On tours recently I’ve had quite a few people ask me about our honors program here at Naz; I figured the blog was a perfect place to talk a little more in depth about exactly what that program entails.
Freshman Year: Your freshman year you will take Rhetoric I and Rhetoric II, intense critical reading and writing classes designed to improve your rhetorical abilities as a writer.
Sophomore Year: This year you take Intro to Philosophy, if you haven’t already. The nice thing about this class is its a co-requirement with the liberal arts core here at Naz; this is a class you have to take anyway regardless if you’re in the honors program or not, taking it means you kill two birds with one stone! You’ll also take another upper-level philosophy class. That could include classes like The Liberal Arts, American Philosophy, Contemporary Philosophy, Ethics and lots more.
Junior Year: Things start to get really interesting this year!! You’ll join your fellow honors program students as well as graduate students in Masters level classes, what we call seminar classes. These classes are designed to be very writing and reading intensive, challenging, and interdisciplinary, meaning perspectives of multiple disciplines will be explored. To give you an idea of what these classes entail, the following are three examples of honors seminar classes:
- Values and Actions: How does our personal value system develop? What are its sources? How do the great humanistic and religious thinkers of the past impact our value systems? What happens when different respected moral ways of thinking suggest courses of action that contradict each other? What is the relationship between our personal value system and the social and professional organizations of which we are members? We will explore these questions and the relationship between values and daily life.
- Being Human: Using perspectives from science, arts, and humanities, we will investigate some of humanity’s oldest and most profound questions. Who am I as an individual? Who am I as a member of society? Students will read, reflect upon, and discuss some of the great ideas, texts, and modes of creative expression developed by human beings from ancient to present times.
- The Spanish Civil War in History and the Arts: The Spanish Civil War of the 1930’s was a watershed in both world history and the history of the arts. Students will examine the struggle as the great rehearsal for World War II, as the Last Great Cause of the political Thirties, and as a major testing for committed artists among them: Hemingway, H.W. Auden, Langston Hughes, Andre Malraux, Jean Paul Sartre, Martha Graham, and Pablo Picasso.

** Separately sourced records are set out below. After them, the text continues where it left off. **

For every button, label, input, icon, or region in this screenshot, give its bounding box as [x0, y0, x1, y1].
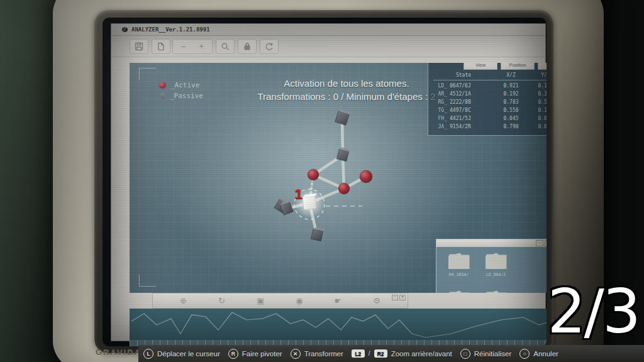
page-icon: [157, 42, 165, 51]
table-cell: 0.320: [528, 91, 547, 97]
folder-icon: [448, 291, 470, 293]
folder-item[interactable]: LD_96A/2: [477, 250, 514, 287]
table-cell: RG_: [433, 99, 450, 105]
table-cell: 0.183: [528, 107, 547, 113]
hand-icon[interactable]: ☛: [335, 296, 342, 305]
column-state: State: [433, 72, 494, 78]
cross-button-icon: ✕: [291, 349, 301, 359]
panel-titlebar: – ✕: [436, 239, 547, 247]
table-cell: 0.192: [494, 91, 528, 97]
folders-panel: – ✕ R4_3854/LD_96A/2JA_9154RG_8374/GG_44…: [436, 239, 547, 293]
rotate-icon[interactable]: ↻: [218, 296, 225, 305]
box-select-icon[interactable]: ▣: [257, 296, 264, 305]
table-tab-edit[interactable]: Edit: [538, 63, 547, 70]
table-cell: 0.790: [494, 124, 528, 129]
lock-icon: [243, 42, 252, 51]
screen-glow: [174, 72, 469, 293]
new-document-button[interactable]: [152, 39, 170, 54]
save-button[interactable]: [130, 39, 148, 54]
close-button[interactable]: ✕: [399, 295, 406, 300]
viewer-toolbar-icons: ⊕↻▣◉☛⚙: [153, 293, 408, 308]
control-hint-label: Faire pivoter: [242, 350, 282, 358]
analyzer-logo-icon: [121, 26, 128, 33]
table-cell: 4512/1A: [450, 91, 494, 97]
reset-view-button[interactable]: [260, 39, 279, 54]
table-cell: 0.153: [528, 83, 547, 89]
control-hint: ○Annuler: [519, 349, 558, 359]
table-tab-view[interactable]: View: [464, 63, 497, 70]
state-table-panel: – ✕ ViewPositionEdit State X/Z Y/Z LD_06…: [428, 63, 547, 136]
active-atom[interactable]: [360, 170, 372, 183]
folder-item[interactable]: RG_8374/: [477, 287, 514, 293]
control-hint-label: Annuler: [533, 350, 558, 358]
r-stick-icon: R: [228, 349, 238, 359]
viewer-toolbar: ⊕↻▣◉☛⚙ – ✕: [152, 293, 408, 309]
active-atom[interactable]: [308, 169, 319, 180]
control-hint: □Réinitialiser: [460, 349, 511, 359]
table-tab-position[interactable]: Position: [501, 63, 535, 70]
minimize-button[interactable]: –: [392, 295, 398, 300]
table-cell: AR_: [433, 91, 450, 97]
table-cell: JA_: [433, 124, 450, 129]
eye-icon[interactable]: ◉: [296, 296, 303, 305]
table-tab-bar: ViewPositionEdit: [464, 63, 547, 70]
window-title: ANALYZER__Ver.1.21.8991: [131, 26, 210, 33]
table-cell: 0647/6J: [450, 83, 494, 89]
table-cell: 0.550: [494, 107, 528, 113]
table-body: LD_0647/6J0.9210.153AR_4512/1A0.1920.320…: [433, 82, 547, 131]
table-cell: 0.783: [494, 99, 528, 105]
minimize-button[interactable]: –: [536, 240, 543, 246]
zoom-out-label[interactable]: –: [181, 42, 186, 51]
control-hint: L2/R2Zoom arrière/avant: [352, 349, 452, 358]
puzzle-progress: 2/3: [548, 282, 640, 342]
l-stick-icon: L: [143, 349, 153, 359]
folder-item[interactable]: JA_9154: [440, 287, 477, 293]
table-cell: 0.634: [528, 124, 547, 129]
table-row[interactable]: AR_4512/1A0.1920.320: [433, 90, 547, 98]
zoom-stepper[interactable]: – +: [172, 39, 213, 54]
table-cell: 2222/8B: [450, 99, 494, 105]
folder-grid: R4_3854/LD_96A/2JA_9154RG_8374/GG_4497/: [440, 250, 547, 293]
table-cell: 9154/2R: [450, 124, 494, 129]
magnifier-icon: [221, 42, 230, 51]
control-hints: LDéplacer le curseurRFaire pivoter✕Trans…: [143, 349, 558, 359]
column-xz: X/Z: [494, 72, 528, 78]
table-cell: LD_: [433, 83, 450, 89]
close-button[interactable]: ✕: [545, 240, 547, 246]
table-row[interactable]: RG_2222/8B0.7830.594: [433, 98, 547, 106]
zoom-in-label[interactable]: +: [199, 42, 204, 51]
monitor-brand: GRAVIDA: [96, 348, 142, 357]
table-row[interactable]: TG_4497/8C0.5500.183: [433, 106, 547, 114]
table-cell: FH_: [433, 116, 450, 121]
analyzer-window: ANALYZER__Ver.1.21.8991 – +: [111, 23, 546, 341]
lock-button[interactable]: [238, 39, 257, 54]
search-button[interactable]: [216, 39, 235, 54]
folder-label: LD_96A/2: [486, 272, 506, 277]
table-cell: TG_: [433, 107, 450, 113]
r2-button-icon: R2: [374, 349, 387, 358]
gear-icon[interactable]: ⚙: [373, 296, 380, 305]
floppy-icon: [135, 42, 143, 51]
active-atom[interactable]: [338, 183, 350, 194]
table-row[interactable]: LD_0647/6J0.9210.153: [433, 82, 547, 90]
move-icon[interactable]: ⊕: [180, 296, 187, 305]
waveform-strip: [130, 309, 547, 346]
control-hint: RFaire pivoter: [228, 349, 282, 359]
table-row[interactable]: JA_9154/2R0.7900.634: [433, 123, 547, 131]
folder-icon: [486, 291, 507, 293]
control-hint: LDéplacer le curseur: [143, 349, 220, 359]
control-hint-label: Déplacer le curseur: [157, 350, 220, 358]
control-hint-label: Zoom arrière/avant: [391, 350, 452, 358]
table-header: State X/Z Y/Z: [433, 72, 547, 78]
square-button-icon: □: [460, 349, 470, 359]
folder-item[interactable]: R4_3854/: [440, 250, 477, 287]
folder-icon: [486, 253, 507, 269]
selected-atom-number: 1: [294, 186, 302, 202]
molecule-viewport: _Active _Passive Activation de tous les …: [130, 63, 547, 293]
table-row[interactable]: FH_4421/5J0.0450.842: [433, 114, 547, 123]
control-hint-label: Réinitialiser: [474, 350, 511, 358]
table-cell: 0.842: [528, 116, 547, 121]
table-cell: 0.045: [494, 116, 528, 121]
window-toolbar: – +: [111, 36, 545, 57]
window-titlebar: ANALYZER__Ver.1.21.8991: [111, 24, 545, 36]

Senior Year: This year you combine all of the skills you’ve learned in your previous three year, rhetorical writing, critical thinking, and interdisciplinary analysis into an honors thesis. In a document of at least forty pages, you develop and explore an interdisciplinary topic of your choice. To illustrate, my thesis topic is an ethical analysis of health care delivery systems so I’m working on writing about whether insurance companies act ethically and how we could change the distribution of health care resources to be more ethical.
I know that a lot of people come to Nazareth for our professional programs, physical therapy, occupational therapy, communication and science disorders, as well as for arts and sciences programs, don’t worry! The honors program is open and applicable to these areas of study as well! As someone in the physical therapy program who has also always been a nerd, I love the fact that I have had the ability to do intense humanities coursework as well as my upper level science classes. I feel much more rounded as a student because of my union of the physical therapy and honors programs.
The honors program also sponsors an interdisciplinary lecture series by both Nazareth professors and members of the community.
The honors program here at Nazareth is a phenomenal opportunity and I absolutely love being a part of it!!